WHAT IS REQUIRED
Using the records below, give the number of lines where the word "click" appears, with no further output.

═══ MATERIAL PROVIDED ═══

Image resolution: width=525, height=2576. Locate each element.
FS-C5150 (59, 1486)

═══
═══ MATERIAL PROVIDED ═══

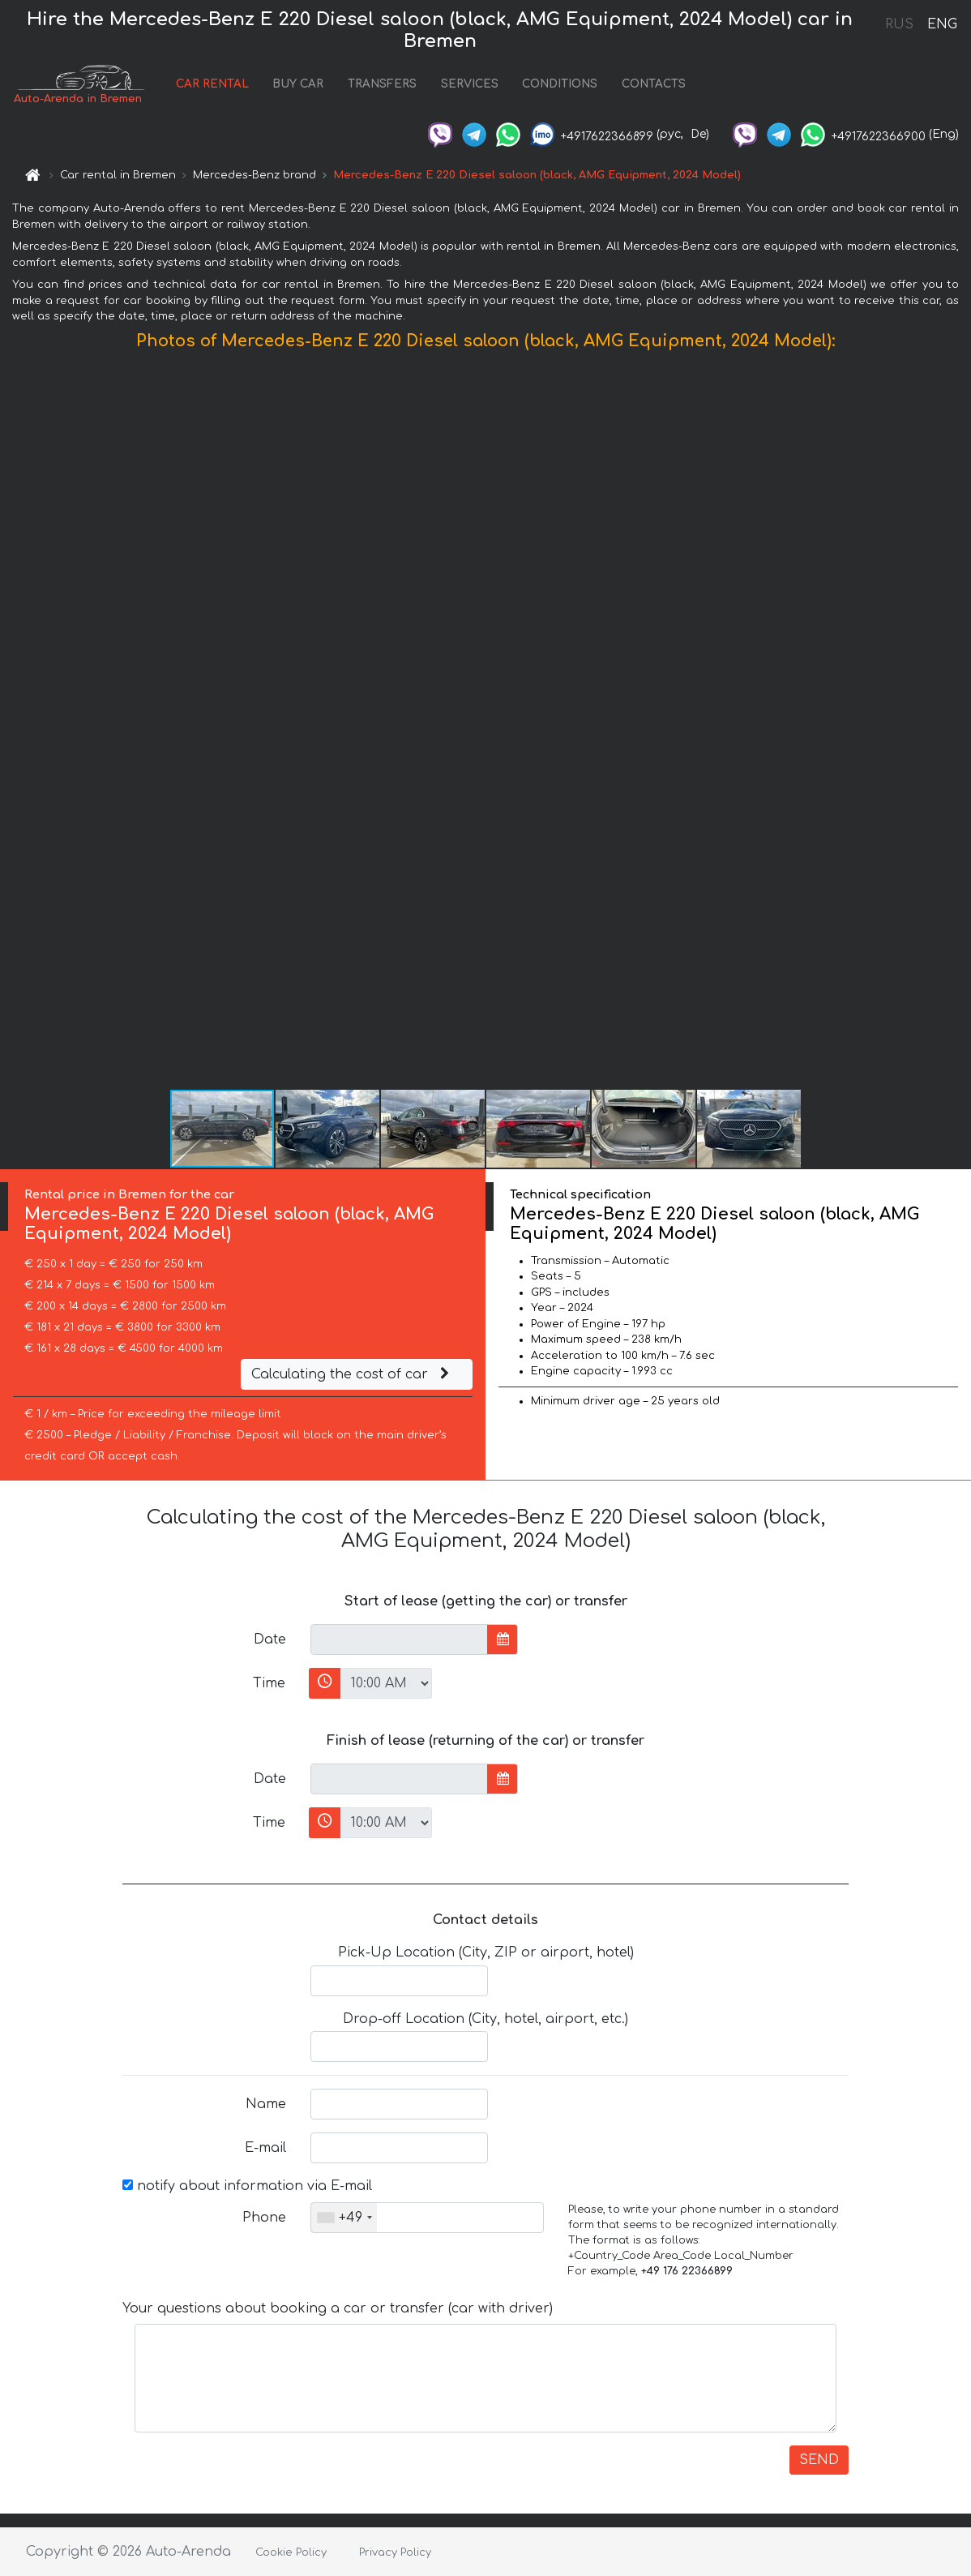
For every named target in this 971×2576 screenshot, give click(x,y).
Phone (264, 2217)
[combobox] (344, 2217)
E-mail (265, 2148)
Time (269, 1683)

═══
═══ MATERIAL PROVIDED ═══

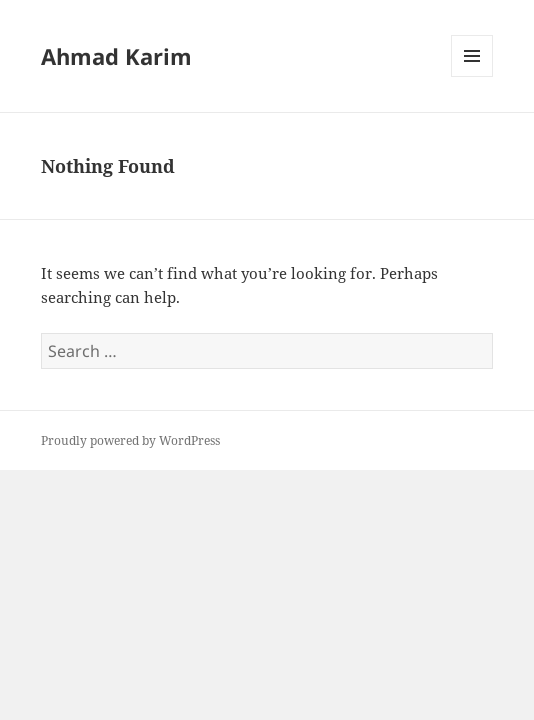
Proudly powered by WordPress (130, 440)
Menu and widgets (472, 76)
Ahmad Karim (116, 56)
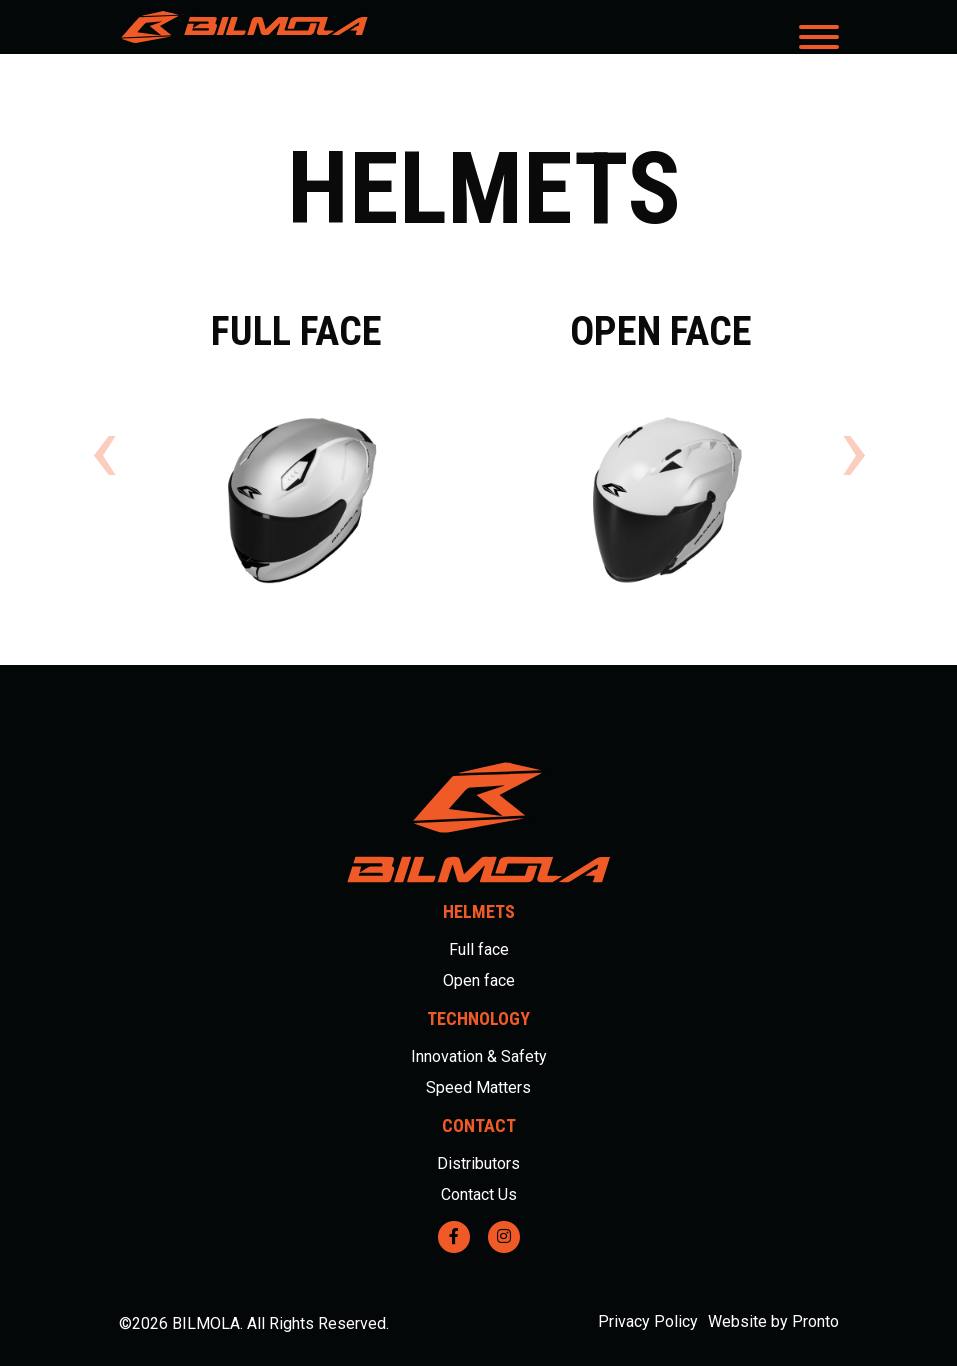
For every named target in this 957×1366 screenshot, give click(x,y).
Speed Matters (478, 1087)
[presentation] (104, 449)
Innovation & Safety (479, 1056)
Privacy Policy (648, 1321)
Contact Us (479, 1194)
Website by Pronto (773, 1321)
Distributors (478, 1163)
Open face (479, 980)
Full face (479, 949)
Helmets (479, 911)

═══

RESULT OF THIS TASK
2